No deja de llamar la atención que
entre la variada oferta de las taquerías (pastor, costilla, alambre, suadero,
frijoles charros, etc.) haga su aparición esa rara especie, menos requerida
pero nunca extinguida, que son las gringas. Nicolás Alvarado alude a su origen.
Las gringas deben
su nombre, precisamente, a las gringas. O, para ser más precisos, a dos
ciudadanas estadounidenses, Jennifer Anderson y Sharon Smith, quienes, acaso
encandiladas por el éxito del que gozaban ya sus compatriotas en estas tierras,
habían decidido instalarse en la
Ciudad de México, so pretexto de estudiar español.
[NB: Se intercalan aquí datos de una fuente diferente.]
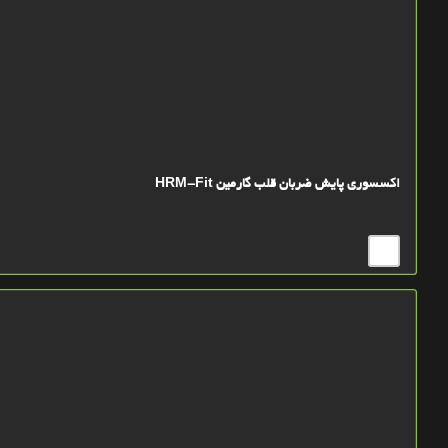
اکسسوری پایش ضربان قلب گارمین HRM-Fit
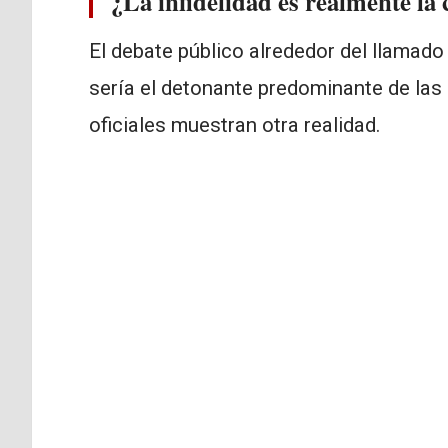
¿La infidelidad es realmente la 
El debate público alrededor del llamad
sería el detonante predominante de las 
oficiales muestran otra realidad.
Seguramente estas chicas integraban
las huestes reivindicadas por el célebre lema, citado por Alí Chumacero, de: “¡Yanquis
no, gringas sí!”. Por su parte Juan Villoro evoca el día y hora en que era más
factible poder ligar con alguna de estas féminas.
Por aquel tiempo
(fines de la década de 1960), el hermano mayor de un vecino me explicó que el
mejor día para ligar en México era el lunes. En mi ignorancia, pregunté si las
discotecas hacían descuento al inicio de semana. Nada de eso: el lunes cerraban
el Museo de Antropología pero muchas gringas no lo sabían; al ver las puertas
cerradas, se quedaban tristísimas junto a la estatua de Tláloc. El momento de
presentarse ante ellas y ofrecer una ruta alterna por la mexicanidad. Solían
estar tan decepcionadas de no ver ídolos que se conformaban con sus
descendientes.
Regresemos al tema que nos ocupa, a la
historia de Jennifer y Sharon narrada por Nicolás Alvarado.
Las gringas vivían
en una de las muchas casas de estudiantes que entonces albergaba la colonia
Anzures. Un poco por pobres y otro poco por folcloristas, comían con frecuencia
en una pequeña taquería de la calle de Leibnitz -sucursal de otra más grande
enclavada en Mixcoac y llamada, como aquélla, El Fogoncito- en la que
cabe imaginarlas suspender la masticación de los parroquianos no bien hacían su
entrada, ya sólo por su buenura.
Las gringas, sin
embargo, por sabrosas que estuvieran, no dejaban de ser gringas. Así, se
mostraban tan ignorantes de la prosapia y los rituales del taco que cometían el
sacrilegio de pedir los suyos de pastor en tortilla de harina y bañados de
queso fundido. Tanto les brillaban los ojitos azules cuando entregaban la
comanda que los meseros las complacían.
Pasadas las
semanas, los comensales de otras mesas comenzaron a pedir “lo de la gringa”,
con tal frecuencia que el establecimiento terminó por consignar el invento en
su menú y por bautizarlo, en honor a Jennifer y a Sharon, como gringa. (…)
Es frecuente que al confrontar la
historia de México con la de Estados Unidos haya quienes, descalificando a los
güeritos del norte, concluyan que “los gringos no tienen historia”.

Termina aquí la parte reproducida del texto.